───── Data provided ─────

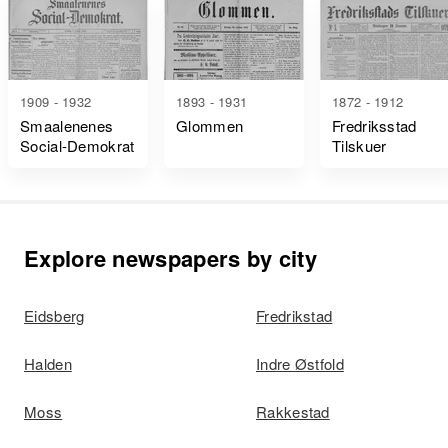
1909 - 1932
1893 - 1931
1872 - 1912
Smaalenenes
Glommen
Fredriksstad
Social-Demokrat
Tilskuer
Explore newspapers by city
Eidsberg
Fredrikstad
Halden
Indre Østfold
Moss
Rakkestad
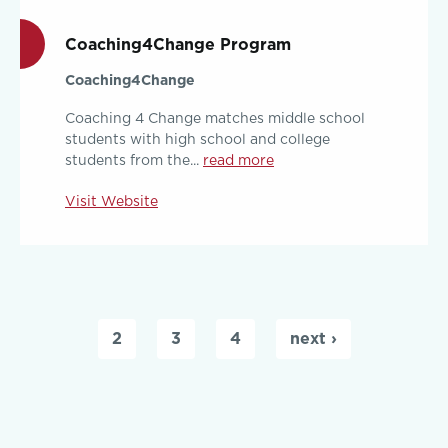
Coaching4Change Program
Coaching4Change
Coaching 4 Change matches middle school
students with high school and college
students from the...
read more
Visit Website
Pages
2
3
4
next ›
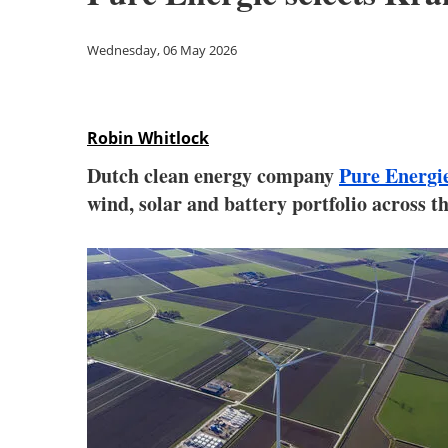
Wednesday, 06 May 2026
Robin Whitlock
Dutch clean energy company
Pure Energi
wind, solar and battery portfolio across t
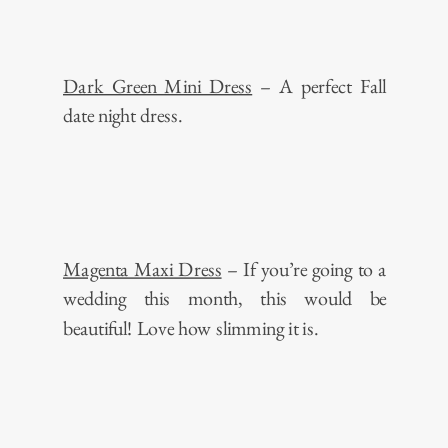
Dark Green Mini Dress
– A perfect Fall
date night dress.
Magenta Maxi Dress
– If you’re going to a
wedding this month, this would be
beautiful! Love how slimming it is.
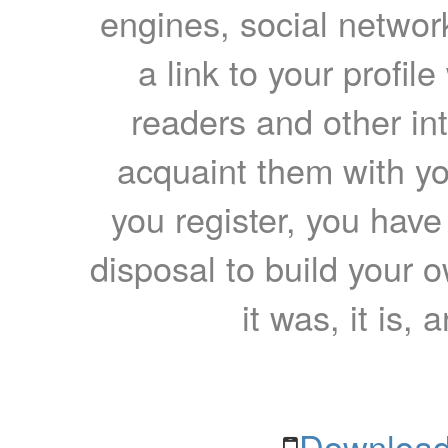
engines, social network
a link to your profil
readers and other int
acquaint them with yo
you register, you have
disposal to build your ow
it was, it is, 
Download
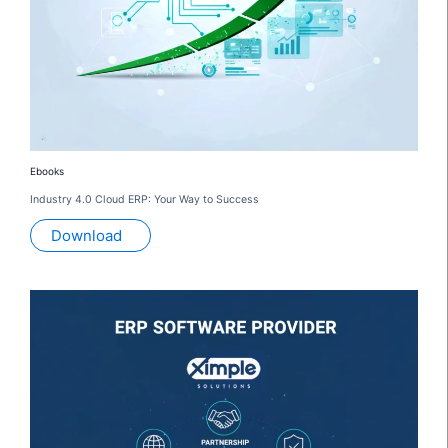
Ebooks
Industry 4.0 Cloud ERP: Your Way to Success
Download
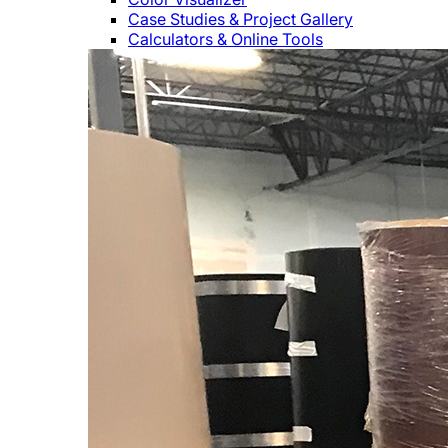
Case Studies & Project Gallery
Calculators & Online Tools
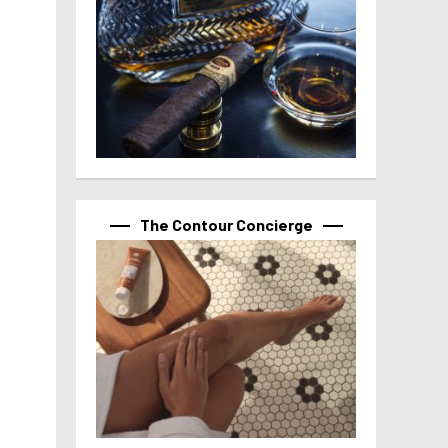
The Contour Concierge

─────

### Directions
Look above for the line with "students from the...", then print it and each line after it down to and including the line with "readers and other int". Leave out the pictures and keep the wording exact.

### Completed exercise
students from the...
read more
Visit Website
Pages
2
3
4
next ›
Wednesday, 06 May 2026
Robin Whitlock
Dutch clean energy company
Pure Energi
wind, solar and battery portfolio across t
Dark Green Mini Dress
– A perfect Fall
date night dress.
Magenta Maxi Dress
– If you’re going to a
wedding this month, this would be
beautiful! Love how slimming it is.
engines, social network
a link to your profil
readers and other int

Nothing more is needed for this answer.